Gronkowski leaped into the air to catch the ball at the Cleveland 39, his right foot hit the ground, then his left and just as he planted his right foot again at the Browns' 34 . . . Ward chopped him down like a Douglas fir.

With 8:17 left in the third quarter, the stadium was hushed. Concerned gasps were white noise. A black cloud hovered over a dull gray December game. A black hat was placed on Ward.

"My intention is not to hurt anyone," said Ward. "That's not what this game is about, and that's not how I play."

Even Cleveland's players looked dismayed by the injury and a few of them came up to offer well-wishes to Gronkowski.

"That was a lot of respect that Cleveland paid there too," said Patriots tight end Matthew Mulligan, who aided Gronkowski onto the cart. "When you have a good player like him and with all the struggles that he has gone through already to have something like that, I think it's catastrophic, and everybody feels it."


It's a terrifying thought for Patriots fans, but you wonder if the bruising style that has taken a toll on opponents is exacting a higher toll on the man himself and giving him the NFL lifespan of a fruit fly.

Gronkowski missed the first six games of this season coming back from a twice-fractured forearm and offseason back surgery. An operation to repair his knee would be his sixth since November of 2012.

This is the third straight season he has suffered a major injury. He was limited to decoy duty in Super Bowl XLVI after suffering a severe high-ankle sprain at the hands of Pollard.
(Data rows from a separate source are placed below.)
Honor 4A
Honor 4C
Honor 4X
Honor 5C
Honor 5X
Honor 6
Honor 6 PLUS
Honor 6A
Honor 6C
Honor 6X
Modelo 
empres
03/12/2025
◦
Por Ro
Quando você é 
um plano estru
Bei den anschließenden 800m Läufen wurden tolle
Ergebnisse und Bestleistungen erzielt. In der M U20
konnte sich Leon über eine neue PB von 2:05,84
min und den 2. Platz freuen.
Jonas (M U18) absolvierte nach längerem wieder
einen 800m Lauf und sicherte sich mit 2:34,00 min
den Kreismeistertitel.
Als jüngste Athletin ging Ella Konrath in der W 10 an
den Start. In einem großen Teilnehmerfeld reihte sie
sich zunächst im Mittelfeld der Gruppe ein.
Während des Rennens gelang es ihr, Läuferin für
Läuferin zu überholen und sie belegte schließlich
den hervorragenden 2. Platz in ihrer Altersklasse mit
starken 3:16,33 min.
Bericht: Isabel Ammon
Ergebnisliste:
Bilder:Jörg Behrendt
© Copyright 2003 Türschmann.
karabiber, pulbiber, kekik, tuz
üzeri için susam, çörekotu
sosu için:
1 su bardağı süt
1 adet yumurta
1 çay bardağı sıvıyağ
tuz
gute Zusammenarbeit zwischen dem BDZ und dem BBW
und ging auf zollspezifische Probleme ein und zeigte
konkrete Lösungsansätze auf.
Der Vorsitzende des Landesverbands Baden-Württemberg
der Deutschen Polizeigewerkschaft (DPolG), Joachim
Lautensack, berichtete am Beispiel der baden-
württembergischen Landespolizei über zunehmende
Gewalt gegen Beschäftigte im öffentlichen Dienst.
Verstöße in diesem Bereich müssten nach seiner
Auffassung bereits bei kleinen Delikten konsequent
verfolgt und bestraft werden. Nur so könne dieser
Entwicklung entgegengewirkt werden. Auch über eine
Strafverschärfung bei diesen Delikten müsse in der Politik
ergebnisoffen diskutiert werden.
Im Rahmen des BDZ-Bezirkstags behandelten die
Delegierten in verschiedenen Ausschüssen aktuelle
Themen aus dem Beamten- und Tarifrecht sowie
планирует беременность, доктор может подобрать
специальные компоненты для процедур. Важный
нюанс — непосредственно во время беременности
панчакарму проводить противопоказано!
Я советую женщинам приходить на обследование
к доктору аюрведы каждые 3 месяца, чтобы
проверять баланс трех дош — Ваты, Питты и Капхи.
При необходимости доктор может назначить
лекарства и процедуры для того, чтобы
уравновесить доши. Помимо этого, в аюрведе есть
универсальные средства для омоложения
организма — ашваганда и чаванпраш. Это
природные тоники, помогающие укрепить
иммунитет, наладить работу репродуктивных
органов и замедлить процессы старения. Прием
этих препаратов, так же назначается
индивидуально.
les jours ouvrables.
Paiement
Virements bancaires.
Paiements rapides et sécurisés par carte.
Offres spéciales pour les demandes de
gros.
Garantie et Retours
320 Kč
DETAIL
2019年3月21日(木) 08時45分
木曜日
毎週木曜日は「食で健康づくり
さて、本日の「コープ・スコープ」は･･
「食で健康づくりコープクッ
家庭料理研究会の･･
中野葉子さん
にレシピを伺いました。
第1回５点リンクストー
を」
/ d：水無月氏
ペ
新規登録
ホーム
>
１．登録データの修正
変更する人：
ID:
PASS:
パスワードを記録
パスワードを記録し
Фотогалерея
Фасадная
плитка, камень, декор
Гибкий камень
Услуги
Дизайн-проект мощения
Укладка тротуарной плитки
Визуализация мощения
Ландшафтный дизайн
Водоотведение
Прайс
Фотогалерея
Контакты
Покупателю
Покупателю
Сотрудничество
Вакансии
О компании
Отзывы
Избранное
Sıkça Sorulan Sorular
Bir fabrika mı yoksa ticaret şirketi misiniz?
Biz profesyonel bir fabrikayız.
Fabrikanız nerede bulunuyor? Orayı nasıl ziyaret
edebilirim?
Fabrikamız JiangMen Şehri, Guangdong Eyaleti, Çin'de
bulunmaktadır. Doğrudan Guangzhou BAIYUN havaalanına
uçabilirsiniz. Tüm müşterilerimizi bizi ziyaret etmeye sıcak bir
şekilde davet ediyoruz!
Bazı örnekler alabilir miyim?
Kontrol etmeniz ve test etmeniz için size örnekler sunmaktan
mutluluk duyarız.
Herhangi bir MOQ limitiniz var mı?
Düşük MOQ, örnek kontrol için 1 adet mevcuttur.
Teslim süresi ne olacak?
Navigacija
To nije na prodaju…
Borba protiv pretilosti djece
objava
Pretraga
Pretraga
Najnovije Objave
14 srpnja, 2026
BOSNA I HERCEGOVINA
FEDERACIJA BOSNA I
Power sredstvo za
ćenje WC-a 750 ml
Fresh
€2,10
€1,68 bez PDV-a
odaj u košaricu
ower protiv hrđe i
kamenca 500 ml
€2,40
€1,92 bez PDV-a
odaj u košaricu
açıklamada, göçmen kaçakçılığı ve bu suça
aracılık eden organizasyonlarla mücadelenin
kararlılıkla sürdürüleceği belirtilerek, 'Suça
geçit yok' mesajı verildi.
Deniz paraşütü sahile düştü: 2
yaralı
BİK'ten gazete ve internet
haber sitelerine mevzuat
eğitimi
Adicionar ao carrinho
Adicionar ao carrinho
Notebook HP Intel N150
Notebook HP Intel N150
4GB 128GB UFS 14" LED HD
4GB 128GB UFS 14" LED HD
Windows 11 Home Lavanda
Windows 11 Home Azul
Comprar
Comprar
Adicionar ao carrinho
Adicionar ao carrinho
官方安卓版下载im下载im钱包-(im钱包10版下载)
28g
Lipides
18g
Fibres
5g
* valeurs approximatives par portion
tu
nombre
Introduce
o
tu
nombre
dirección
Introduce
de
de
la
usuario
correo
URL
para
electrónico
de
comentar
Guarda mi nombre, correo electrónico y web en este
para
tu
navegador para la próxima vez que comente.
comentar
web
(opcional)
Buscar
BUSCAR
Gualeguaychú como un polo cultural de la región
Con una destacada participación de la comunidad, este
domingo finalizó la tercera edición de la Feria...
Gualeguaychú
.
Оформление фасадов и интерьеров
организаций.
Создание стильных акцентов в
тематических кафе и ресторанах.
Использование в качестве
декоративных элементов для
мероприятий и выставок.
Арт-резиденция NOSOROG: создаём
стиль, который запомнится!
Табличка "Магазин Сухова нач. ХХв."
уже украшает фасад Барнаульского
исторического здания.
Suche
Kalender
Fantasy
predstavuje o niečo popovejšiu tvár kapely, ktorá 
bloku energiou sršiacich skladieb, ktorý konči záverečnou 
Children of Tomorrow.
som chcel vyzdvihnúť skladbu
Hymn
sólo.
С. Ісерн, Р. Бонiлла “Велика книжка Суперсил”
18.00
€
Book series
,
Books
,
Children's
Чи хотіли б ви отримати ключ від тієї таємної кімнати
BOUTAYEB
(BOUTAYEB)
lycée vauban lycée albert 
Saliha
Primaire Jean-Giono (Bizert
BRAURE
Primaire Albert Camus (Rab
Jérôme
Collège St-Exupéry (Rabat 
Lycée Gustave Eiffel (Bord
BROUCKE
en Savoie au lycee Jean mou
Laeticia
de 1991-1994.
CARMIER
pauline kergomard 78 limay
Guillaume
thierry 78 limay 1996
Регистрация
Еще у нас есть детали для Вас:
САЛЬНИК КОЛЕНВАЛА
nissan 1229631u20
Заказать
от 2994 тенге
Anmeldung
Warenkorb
Last year, he freakishly broke his left forearm against the Indianapolis Colts and then rebroke it eight weeks later in a playoff game against the Houston Texans.

There are few things in sports as maddening and dispiriting as seeing a brilliant player's career truncated by injuries.

That's a long-term issue for the Patriots, who signed Gronkowski to a $53 million extension in June of 2012.

In the short term, the Patriots have lost their most dynamic offensive weapon in the passing game.

Gronkowski doesn't have the same game or body type of an A.J. Green or a Calvin Johnson, but he is that type of difference-making force on the field.


It was obvious the Patriots' offense and Brady, who passed for 418 yards against Cleveland, 323 in the second half, functioned at a higher level once Gronk got his groove back.

The Patriots overcame the loss of Gronk on Sunday. The drive he was injured on was the last drive of the game in which the Patriots didn't score. New England scored on its final five drives to overcome deficits of 12-0, 19-3, and 26-14 with 2:39 left.

"I mean, he's the Gronk. He's a tough guy to lose," said Patriots fullback James Develin. "But we did what we had to do, and we fought it out. And I'm proud of us."

The Miracle of Saint Thomas of San Mateo salvaged a day that could have felt like an utter disaster for the Patriots, allowing them to maintain the inside track for a first-round bye in the AFC playoffs.

All was not lost this day, but Gronkowski was.